Class DefaultEntityResolver

java.lang.Object
io.sf.carte.doc.xml.dtd.DefaultEntityResolver
All Implemented Interfaces:
EntityResolver, EntityResolver2

public class DefaultEntityResolver extends Object implements EntityResolver2
Implements EntityResolver2.

Has common W3C DTDs/entities built-in and loads others via the supplied SYSTEM URL, provided that certain conditions are met:

  • URL protocol is http/https.
  • Either the mime type is valid for a DTD or entity, or the filename ends with .dtd, .ent or .mod.
  • The whitelist is either disabled (no host added to it) or contains the host from the URL.

If the whitelist was enabled (e.g. default constructor), any attempt to download data from a remote URL not present in the whitelist is going to produce an exception. You can use that to determine whether your documents are referencing a DTD resource that is not bundled with this resolver.

If the constructor with a false argument was used, the whitelist can still be enabled by adding a hostname via addHostToWhiteList(String).

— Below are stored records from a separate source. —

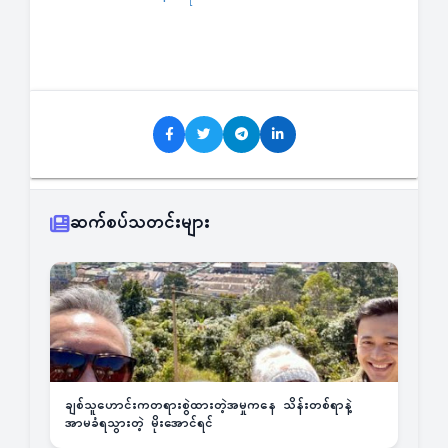
ဆက်စပ်သတင်းများ
ချစ်သူဟောင်းကတရားစွဲထားတဲ့အမှုကနေ သိန်းတစ်ရာနဲ့
အာမခံရသွားတဲ့ မိုးအောင်ရင်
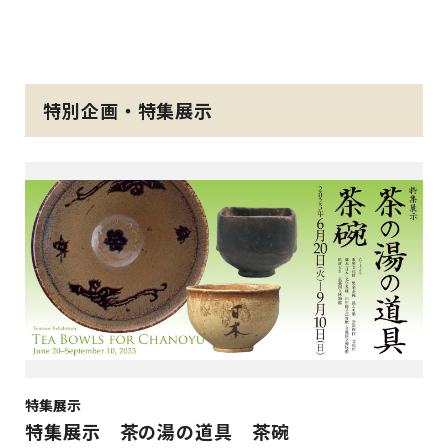
特別企画・特集展示
特集展示
特集展示 茶の湯の道具 茶碗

Although this resolver should protect you from most information leaks (see SSRF attacks) and also from jar: decompression bombs, DoS attacks based on entity expansion/recursion like the 'billion laughs attack' may still be possible and should be prevented at the XML parser. Be sure to use a properly configured, recent version of your parser.

  • Constructor Details

    • DefaultEntityResolver

      public DefaultEntityResolver()
      Construct a resolver with the whitelist enabled.
    • DefaultEntityResolver

      public DefaultEntityResolver(boolean enableWhitelist)
      Construct a resolver with the whitelist enabled or disabled according to enableWhitelist.
      Parameters:
      enableWhitelist - can be false to allow connecting to any host to retrieve DTDs or entities, or true to enable the (empty) whitelist so no network connections are to be allowed until a host is added to it.
  • Method Details

    • addHostToWhiteList

      public void addHostToWhiteList(String fqdn)
      Add the given host to a whitelist for remote DTD fetching.

      If the whitelist is enabled, only http or https URLs will be allowed.

      Parameters:
      fqdn - the fully qualified domain name to add to the whitelist.
    • getExternalSubset

      public InputSource getExternalSubset(String name, String baseURI) throws SAXException, IOException
      Allows applications to provide an external subset for documents that don't explicitly define one.

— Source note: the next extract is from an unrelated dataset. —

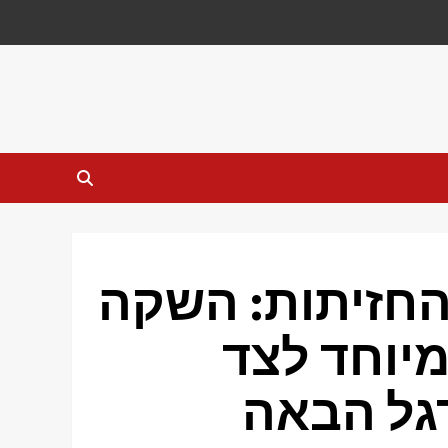
החזיתות: השקה
יוחד לצד
גל הבאה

      Documents with DOCTYPE declarations that omit an external subset can thus augment the declarations available for validation, entity processing, and attribute processing (normalization, defaulting, and reporting types including ID). This augmentation is reported through the startDTD() method as if the document text had originally included the external subset; this callback is made before any internal subset data or errors are reported.

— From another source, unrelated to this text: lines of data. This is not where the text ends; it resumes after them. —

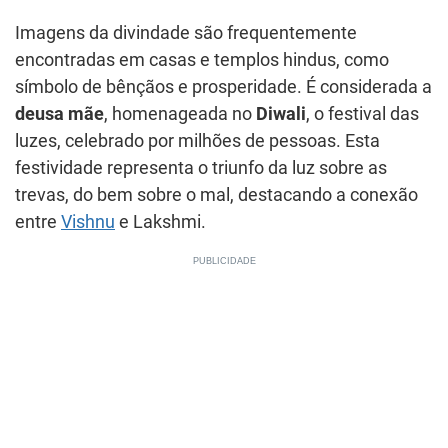
Imagens da divindade são frequentemente
encontradas em casas e templos hindus, como
símbolo de bênçãos e prosperidade. É considerada a
deusa mãe
, homenageada no
Diwali
, o festival das
luzes, celebrado por milhões de pessoas. Esta
festividade representa o triunfo da luz sobre as
trevas, do bem sobre o mal, destacando a conexão
entre
Vishnu
e Lakshmi.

      This method can also be used with documents that have no DOCTYPE declaration. When the root element is encountered but no DOCTYPE declaration has been seen, this method is invoked. If it returns a value for the external subset, that root element is declared to be the root element, giving the effect of splicing a DOCTYPE declaration at the end the prolog of a document that could not otherwise be valid. The sequence of parser callbacks in that case logically resembles this:

       ... comments and PIs from the prolog (as usual)
       startDTD ("rootName", source.getPublicId (), source.getSystemId ());
       startEntity ("[dtd]");
       ... declarations, comments, and PIs from the external subset
       endEntity ("[dtd]");
       endDTD ();
       ... then the rest of the document (as usual)
       startElement (..., "rootName", ...);
       

      Note that the InputSource gets no further resolution. Also, this method will never be used by a (non-validating) processor that is not including external parameter entities.

      Uses for this method include facilitating data validation when interoperating with XML processors that would always require undesirable network accesses for external entities, or which for other reasons adopt a "no DTDs" policy.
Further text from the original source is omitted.